My lungs, my choice

Whatever the Romans might have thought, your alma mater is not your mother. Although private universities in particular have broad range to act "in loco parentis," they are not your parents. And I, for one, would like to say that this is a great thing.

I don't really have a problem with any member of the Duke administration, which may or may not have something to do with the fact that I don't know any of them. However, the very fact that I don't know them makes me very confident that I want them to have as little power over me as possible.

It turns out that this is a pretty stupid desire, akin to hoping that I will wake up tomorrow and discover that the whole world is made of chocolate. As I discovered when looking up "in loco parentis" for this column, in Gott v. Berea College, the Kentucky Supreme Court found that Berea College had the right to expel students for eating at an off-campus restaurant.

This may not be binding in Durham, but it certainly sets the tone for college students across America. Duke is a private institution and if, for example, the administration were to decree that we needed to travel across campus hopping on our left foot while patting our heads with one hand and rubbing our stomach with the other, then the law gives us two choices: comply or drop out.

This is all very well and good: the government should assume that private universities know their own business, after all. However, it does mean that I am immediately apprehensive when someone calls for more University control over me, and incredibly grateful when administrators pass up on the chance.

As The Chronicle reported last Thursday, the North Carolina legislature and the University of North Carolina at Chapel Hill chancellor have passed legislature and implemented policies, respectively, that will in effect curtail smoking on the UNC-CH campus.

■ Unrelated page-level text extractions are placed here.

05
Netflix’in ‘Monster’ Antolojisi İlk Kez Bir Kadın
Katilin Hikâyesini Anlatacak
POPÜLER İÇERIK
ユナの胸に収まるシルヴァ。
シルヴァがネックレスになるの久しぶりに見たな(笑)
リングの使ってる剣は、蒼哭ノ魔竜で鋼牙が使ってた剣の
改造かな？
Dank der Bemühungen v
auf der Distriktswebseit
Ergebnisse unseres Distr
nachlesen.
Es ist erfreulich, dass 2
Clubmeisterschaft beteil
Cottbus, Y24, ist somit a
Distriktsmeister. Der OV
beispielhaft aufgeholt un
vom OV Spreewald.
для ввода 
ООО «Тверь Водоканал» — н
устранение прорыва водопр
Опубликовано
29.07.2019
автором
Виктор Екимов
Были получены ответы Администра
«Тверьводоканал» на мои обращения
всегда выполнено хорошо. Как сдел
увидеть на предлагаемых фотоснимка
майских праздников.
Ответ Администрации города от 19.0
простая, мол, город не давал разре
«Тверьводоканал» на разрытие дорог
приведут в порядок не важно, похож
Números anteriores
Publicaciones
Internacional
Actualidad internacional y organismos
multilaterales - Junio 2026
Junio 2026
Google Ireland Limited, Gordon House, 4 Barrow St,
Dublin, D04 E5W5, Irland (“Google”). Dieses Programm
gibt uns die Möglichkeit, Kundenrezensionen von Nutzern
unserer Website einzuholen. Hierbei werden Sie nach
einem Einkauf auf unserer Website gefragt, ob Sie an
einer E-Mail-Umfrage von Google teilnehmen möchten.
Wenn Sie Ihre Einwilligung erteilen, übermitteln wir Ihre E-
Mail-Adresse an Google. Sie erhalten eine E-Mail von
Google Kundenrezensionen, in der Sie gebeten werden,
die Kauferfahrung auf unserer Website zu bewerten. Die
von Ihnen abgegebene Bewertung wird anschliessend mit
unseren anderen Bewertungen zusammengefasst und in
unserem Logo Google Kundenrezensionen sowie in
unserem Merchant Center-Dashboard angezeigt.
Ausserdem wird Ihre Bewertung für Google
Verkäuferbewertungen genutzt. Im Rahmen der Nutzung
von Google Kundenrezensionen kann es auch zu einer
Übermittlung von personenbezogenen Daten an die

Predictably, some voices at Duke spoke up to follow suit.

The advocates of a ban on or severe restrictions to smoking outdoors on Duke's campus (smoking indoors is already banned), generally frame the debate in terms of the risks to nonsmokers posed by second-hand smoke.

They point to research like the Surgeon General's recent report on the issue, which not only noted that around 50,000 people die each year from exposure to second-hand smoke, but also underlined that "the scientific evidence indicates that there is no risk-free level of exposure to second-hand smoke."

The Surgeon General's report, however, also concludes that "eliminating smoking in indoor spaces fully protects nonsmokers from exposure to second-hand smoke." In fact, the report notes that, for the private institutions that adopt "voluntary smoke-free... campus policies.... the policies are typically not primarily intended to reduce employees' second-hand smoke exposure, but to motivate... employees who smoke... to quit."

The bottom line is that we nonsmokers are already safe. Anyone who argues for banning smoking outdoors on the basis of limiting second-hand smoke exposure is either misinformed or willfully stretching the facts in order to promote their agenda: stopping other people from smoking.

It might be worth noting at this point that I have never smoked anything. I spent enough time in America in middle school to get to attend a DARE presentation, and I know all about the carbon monoxide and carbon dioxide, the ash and the tar, the emphysema and the lung cancer that are the byproducts of a smoking habit.

However, I know enough smokers to realize that they are fully aware of this themselves, and to recognize that they are not, in fact, mentally incompetent. As adults, they choose to engage in an activity that they know is bad for them, and who am I to tell them what to do?

I would never presume, for example, to tell someone off for running a marathon after preparing by running only 30 miles per week, in spite of the fact that such runners are at increased risk of heart damage or dysfunction.

While universities certainly have a right to act in loco parentis and prevent students from smoking (for their own good, of course), an institution that insists on acting like adults' parents runs the risk of forever infantilizing them.

This is why I think we should all thank Vice President for Student Affairs Larry Moneta for refusing to assume greater control over students' lives, and publicly advocating a sensible smoking policy last week:

By banning smoking indoors, Duke shields its students, staff and faculty from second-hand smoke exposure; by moving ashtrays and seating areas away from doorways, Duke ensures that smokers will not clump around them, creating clouds of smoke that nonsmokers must traverse with no risk, but considerable annoyance; by standing up for a "my lungs, my choice" policy, Duke helps its students mature into adults, by treating them like adults.

David Rademeyer is a Trinity senior. His column runs every other Thursday.